GOAL OF THE EXERCISE: Output all of the material once more, so that every line matches the original exactly.

======== PROVIDED DATA

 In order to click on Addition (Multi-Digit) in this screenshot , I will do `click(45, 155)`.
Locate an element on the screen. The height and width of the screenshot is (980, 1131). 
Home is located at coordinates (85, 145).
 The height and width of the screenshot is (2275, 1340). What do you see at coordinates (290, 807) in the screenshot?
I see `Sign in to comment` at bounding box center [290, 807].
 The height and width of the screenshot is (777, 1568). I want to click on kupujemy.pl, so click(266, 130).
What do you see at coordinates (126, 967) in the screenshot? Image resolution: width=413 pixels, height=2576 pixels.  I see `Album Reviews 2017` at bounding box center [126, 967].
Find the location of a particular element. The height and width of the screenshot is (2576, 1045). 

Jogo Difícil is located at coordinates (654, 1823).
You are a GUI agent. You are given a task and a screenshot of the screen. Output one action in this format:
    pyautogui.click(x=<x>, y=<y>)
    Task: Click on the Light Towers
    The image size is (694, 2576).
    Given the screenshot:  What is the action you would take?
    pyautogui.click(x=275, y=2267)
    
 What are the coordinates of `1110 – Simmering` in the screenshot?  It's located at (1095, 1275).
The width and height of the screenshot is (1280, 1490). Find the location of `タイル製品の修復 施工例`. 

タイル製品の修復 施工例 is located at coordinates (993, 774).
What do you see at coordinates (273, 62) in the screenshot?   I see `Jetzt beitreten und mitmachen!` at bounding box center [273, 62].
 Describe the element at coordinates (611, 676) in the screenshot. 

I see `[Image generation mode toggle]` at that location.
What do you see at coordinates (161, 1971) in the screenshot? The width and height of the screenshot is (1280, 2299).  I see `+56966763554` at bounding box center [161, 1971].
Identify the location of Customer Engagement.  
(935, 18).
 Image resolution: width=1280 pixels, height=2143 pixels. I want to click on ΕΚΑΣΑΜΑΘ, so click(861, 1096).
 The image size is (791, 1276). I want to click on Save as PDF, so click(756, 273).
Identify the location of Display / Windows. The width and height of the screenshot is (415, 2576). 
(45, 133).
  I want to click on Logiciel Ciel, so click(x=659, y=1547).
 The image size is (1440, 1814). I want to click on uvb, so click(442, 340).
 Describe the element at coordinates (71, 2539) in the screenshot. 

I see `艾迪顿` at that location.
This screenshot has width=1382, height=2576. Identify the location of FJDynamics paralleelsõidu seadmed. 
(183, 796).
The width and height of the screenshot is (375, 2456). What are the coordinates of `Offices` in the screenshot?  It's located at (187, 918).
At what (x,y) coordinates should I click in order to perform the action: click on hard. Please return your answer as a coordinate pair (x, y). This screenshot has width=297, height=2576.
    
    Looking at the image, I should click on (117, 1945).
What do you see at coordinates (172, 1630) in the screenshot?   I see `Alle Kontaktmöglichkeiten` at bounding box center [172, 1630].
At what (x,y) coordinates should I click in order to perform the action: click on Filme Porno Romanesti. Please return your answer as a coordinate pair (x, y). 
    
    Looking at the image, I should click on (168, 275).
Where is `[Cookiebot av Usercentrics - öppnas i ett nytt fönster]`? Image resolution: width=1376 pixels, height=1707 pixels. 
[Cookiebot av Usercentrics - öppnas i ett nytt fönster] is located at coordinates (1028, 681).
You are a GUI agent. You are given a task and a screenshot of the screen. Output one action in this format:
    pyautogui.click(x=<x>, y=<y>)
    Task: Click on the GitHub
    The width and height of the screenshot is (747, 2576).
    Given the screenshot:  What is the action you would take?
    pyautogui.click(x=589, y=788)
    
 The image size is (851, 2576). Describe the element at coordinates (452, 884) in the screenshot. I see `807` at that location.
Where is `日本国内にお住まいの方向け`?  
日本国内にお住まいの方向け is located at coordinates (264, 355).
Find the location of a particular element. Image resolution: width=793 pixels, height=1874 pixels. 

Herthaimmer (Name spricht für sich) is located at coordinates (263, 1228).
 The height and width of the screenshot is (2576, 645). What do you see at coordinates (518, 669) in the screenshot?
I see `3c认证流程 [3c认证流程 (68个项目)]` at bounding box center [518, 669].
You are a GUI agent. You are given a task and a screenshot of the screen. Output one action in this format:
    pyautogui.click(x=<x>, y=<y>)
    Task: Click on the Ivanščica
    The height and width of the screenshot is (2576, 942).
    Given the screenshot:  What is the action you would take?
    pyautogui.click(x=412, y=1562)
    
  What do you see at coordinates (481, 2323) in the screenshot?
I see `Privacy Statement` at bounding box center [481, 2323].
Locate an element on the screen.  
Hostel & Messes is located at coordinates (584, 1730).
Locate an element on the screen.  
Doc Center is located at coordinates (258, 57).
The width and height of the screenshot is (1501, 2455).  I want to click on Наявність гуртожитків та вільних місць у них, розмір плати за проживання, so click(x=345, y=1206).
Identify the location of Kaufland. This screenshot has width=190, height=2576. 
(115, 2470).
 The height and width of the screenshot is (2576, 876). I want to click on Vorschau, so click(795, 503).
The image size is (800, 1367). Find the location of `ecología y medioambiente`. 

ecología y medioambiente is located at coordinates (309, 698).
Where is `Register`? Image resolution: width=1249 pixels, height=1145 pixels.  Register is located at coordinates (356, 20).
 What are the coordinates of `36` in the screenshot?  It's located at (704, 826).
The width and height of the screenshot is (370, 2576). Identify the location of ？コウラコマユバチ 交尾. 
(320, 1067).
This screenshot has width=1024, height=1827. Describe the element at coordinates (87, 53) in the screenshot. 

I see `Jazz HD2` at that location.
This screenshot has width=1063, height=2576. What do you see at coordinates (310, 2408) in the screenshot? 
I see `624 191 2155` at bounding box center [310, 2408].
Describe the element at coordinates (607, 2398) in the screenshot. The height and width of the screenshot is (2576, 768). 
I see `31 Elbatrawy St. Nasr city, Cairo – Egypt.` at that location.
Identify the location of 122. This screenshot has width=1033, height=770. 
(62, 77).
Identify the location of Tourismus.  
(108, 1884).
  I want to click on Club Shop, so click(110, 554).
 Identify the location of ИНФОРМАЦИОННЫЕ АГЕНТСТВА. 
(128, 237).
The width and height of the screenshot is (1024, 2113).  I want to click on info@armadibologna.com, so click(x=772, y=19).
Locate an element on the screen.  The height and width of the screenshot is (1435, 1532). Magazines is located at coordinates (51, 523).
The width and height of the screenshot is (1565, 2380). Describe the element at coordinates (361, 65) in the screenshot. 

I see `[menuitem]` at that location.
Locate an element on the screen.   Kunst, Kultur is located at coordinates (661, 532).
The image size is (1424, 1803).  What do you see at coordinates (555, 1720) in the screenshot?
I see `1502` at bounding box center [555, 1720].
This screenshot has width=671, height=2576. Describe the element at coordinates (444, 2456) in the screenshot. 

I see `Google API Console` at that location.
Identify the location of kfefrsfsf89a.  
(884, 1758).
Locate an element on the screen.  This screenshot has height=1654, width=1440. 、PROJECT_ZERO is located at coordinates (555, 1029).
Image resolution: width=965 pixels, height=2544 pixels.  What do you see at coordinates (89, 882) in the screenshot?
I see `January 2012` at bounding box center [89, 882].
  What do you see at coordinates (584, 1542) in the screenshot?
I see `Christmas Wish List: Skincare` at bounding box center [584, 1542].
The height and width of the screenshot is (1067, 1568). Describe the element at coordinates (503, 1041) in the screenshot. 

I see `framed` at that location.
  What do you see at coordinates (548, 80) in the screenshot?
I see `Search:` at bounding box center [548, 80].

================

RESPONSE AREA:
 In order to click on Addition (Multi-Digit) in this screenshot , I will do `click(45, 155)`.
Locate an element on the screen. The height and width of the screenshot is (980, 1131). 
Home is located at coordinates (85, 145).
 The height and width of the screenshot is (2275, 1340). What do you see at coordinates (290, 807) in the screenshot?
I see `Sign in to comment` at bounding box center [290, 807].
 The height and width of the screenshot is (777, 1568). I want to click on kupujemy.pl, so click(266, 130).
What do you see at coordinates (126, 967) in the screenshot? Image resolution: width=413 pixels, height=2576 pixels.  I see `Album Reviews 2017` at bounding box center [126, 967].
Find the location of a particular element. The height and width of the screenshot is (2576, 1045). 

Jogo Difícil is located at coordinates (654, 1823).
You are a GUI agent. You are given a task and a screenshot of the screen. Output one action in this format:
    pyautogui.click(x=<x>, y=<y>)
    Task: Click on the Light Towers
    The image size is (694, 2576).
    Given the screenshot:  What is the action you would take?
    pyautogui.click(x=275, y=2267)
    
 What are the coordinates of `1110 – Simmering` in the screenshot?  It's located at (1095, 1275).
The width and height of the screenshot is (1280, 1490). Find the location of `タイル製品の修復 施工例`. 

タイル製品の修復 施工例 is located at coordinates (993, 774).
What do you see at coordinates (273, 62) in the screenshot?   I see `Jetzt beitreten und mitmachen!` at bounding box center [273, 62].
 Describe the element at coordinates (611, 676) in the screenshot. 

I see `[Image generation mode toggle]` at that location.
What do you see at coordinates (161, 1971) in the screenshot? The width and height of the screenshot is (1280, 2299).  I see `+56966763554` at bounding box center [161, 1971].
Identify the location of Customer Engagement.  
(935, 18).
 Image resolution: width=1280 pixels, height=2143 pixels. I want to click on ΕΚΑΣΑΜΑΘ, so click(861, 1096).
 The image size is (791, 1276). I want to click on Save as PDF, so click(756, 273).
Identify the location of Display / Windows. The width and height of the screenshot is (415, 2576). 
(45, 133).
  I want to click on Logiciel Ciel, so click(x=659, y=1547).
 The image size is (1440, 1814). I want to click on uvb, so click(442, 340).
 Describe the element at coordinates (71, 2539) in the screenshot. 

I see `艾迪顿` at that location.
This screenshot has width=1382, height=2576. Identify the location of FJDynamics paralleelsõidu seadmed. 
(183, 796).
The width and height of the screenshot is (375, 2456). What are the coordinates of `Offices` in the screenshot?  It's located at (187, 918).
At what (x,y) coordinates should I click in order to perform the action: click on hard. Please return your answer as a coordinate pair (x, y). This screenshot has width=297, height=2576.
    
    Looking at the image, I should click on (117, 1945).
What do you see at coordinates (172, 1630) in the screenshot?   I see `Alle Kontaktmöglichkeiten` at bounding box center [172, 1630].
At what (x,y) coordinates should I click in order to perform the action: click on Filme Porno Romanesti. Please return your answer as a coordinate pair (x, y). 
    
    Looking at the image, I should click on (168, 275).
Where is `[Cookiebot av Usercentrics - öppnas i ett nytt fönster]`? Image resolution: width=1376 pixels, height=1707 pixels. 
[Cookiebot av Usercentrics - öppnas i ett nytt fönster] is located at coordinates (1028, 681).
You are a GUI agent. You are given a task and a screenshot of the screen. Output one action in this format:
    pyautogui.click(x=<x>, y=<y>)
    Task: Click on the GitHub
    The width and height of the screenshot is (747, 2576).
    Given the screenshot:  What is the action you would take?
    pyautogui.click(x=589, y=788)
    
 The image size is (851, 2576). Describe the element at coordinates (452, 884) in the screenshot. I see `807` at that location.
Where is `日本国内にお住まいの方向け`?  
日本国内にお住まいの方向け is located at coordinates (264, 355).
Find the location of a particular element. Image resolution: width=793 pixels, height=1874 pixels. 

Herthaimmer (Name spricht für sich) is located at coordinates (263, 1228).
 The height and width of the screenshot is (2576, 645). What do you see at coordinates (518, 669) in the screenshot?
I see `3c认证流程 [3c认证流程 (68个项目)]` at bounding box center [518, 669].
You are a GUI agent. You are given a task and a screenshot of the screen. Output one action in this format:
    pyautogui.click(x=<x>, y=<y>)
    Task: Click on the Ivanščica
    The height and width of the screenshot is (2576, 942).
    Given the screenshot:  What is the action you would take?
    pyautogui.click(x=412, y=1562)
    
  What do you see at coordinates (481, 2323) in the screenshot?
I see `Privacy Statement` at bounding box center [481, 2323].
Locate an element on the screen.  
Hostel & Messes is located at coordinates (584, 1730).
Locate an element on the screen.  
Doc Center is located at coordinates (258, 57).
The width and height of the screenshot is (1501, 2455).  I want to click on Наявність гуртожитків та вільних місць у них, розмір плати за проживання, so click(x=345, y=1206).
Identify the location of Kaufland. This screenshot has width=190, height=2576. 
(115, 2470).
 The height and width of the screenshot is (2576, 876). I want to click on Vorschau, so click(795, 503).
The image size is (800, 1367). Find the location of `ecología y medioambiente`. 

ecología y medioambiente is located at coordinates (309, 698).
Where is `Register`? Image resolution: width=1249 pixels, height=1145 pixels.  Register is located at coordinates (356, 20).
 What are the coordinates of `36` in the screenshot?  It's located at (704, 826).
The width and height of the screenshot is (370, 2576). Identify the location of ？コウラコマユバチ 交尾. 
(320, 1067).
This screenshot has width=1024, height=1827. Describe the element at coordinates (87, 53) in the screenshot. 

I see `Jazz HD2` at that location.
This screenshot has width=1063, height=2576. What do you see at coordinates (310, 2408) in the screenshot? 
I see `624 191 2155` at bounding box center [310, 2408].
Describe the element at coordinates (607, 2398) in the screenshot. The height and width of the screenshot is (2576, 768). 
I see `31 Elbatrawy St. Nasr city, Cairo – Egypt.` at that location.
Identify the location of 122. This screenshot has width=1033, height=770. 
(62, 77).
Identify the location of Tourismus.  
(108, 1884).
  I want to click on Club Shop, so click(110, 554).
 Identify the location of ИНФОРМАЦИОННЫЕ АГЕНТСТВА. 
(128, 237).
The width and height of the screenshot is (1024, 2113).  I want to click on info@armadibologna.com, so click(x=772, y=19).
Locate an element on the screen.  The height and width of the screenshot is (1435, 1532). Magazines is located at coordinates (51, 523).
The width and height of the screenshot is (1565, 2380). Describe the element at coordinates (361, 65) in the screenshot. 

I see `[menuitem]` at that location.
Locate an element on the screen.   Kunst, Kultur is located at coordinates (661, 532).
The image size is (1424, 1803).  What do you see at coordinates (555, 1720) in the screenshot?
I see `1502` at bounding box center [555, 1720].
This screenshot has width=671, height=2576. Describe the element at coordinates (444, 2456) in the screenshot. 

I see `Google API Console` at that location.
Identify the location of kfefrsfsf89a.  
(884, 1758).
Locate an element on the screen.  This screenshot has height=1654, width=1440. 、PROJECT_ZERO is located at coordinates (555, 1029).
Image resolution: width=965 pixels, height=2544 pixels.  What do you see at coordinates (89, 882) in the screenshot?
I see `January 2012` at bounding box center [89, 882].
  What do you see at coordinates (584, 1542) in the screenshot?
I see `Christmas Wish List: Skincare` at bounding box center [584, 1542].
The height and width of the screenshot is (1067, 1568). Describe the element at coordinates (503, 1041) in the screenshot. 

I see `framed` at that location.
  What do you see at coordinates (548, 80) in the screenshot?
I see `Search:` at bounding box center [548, 80].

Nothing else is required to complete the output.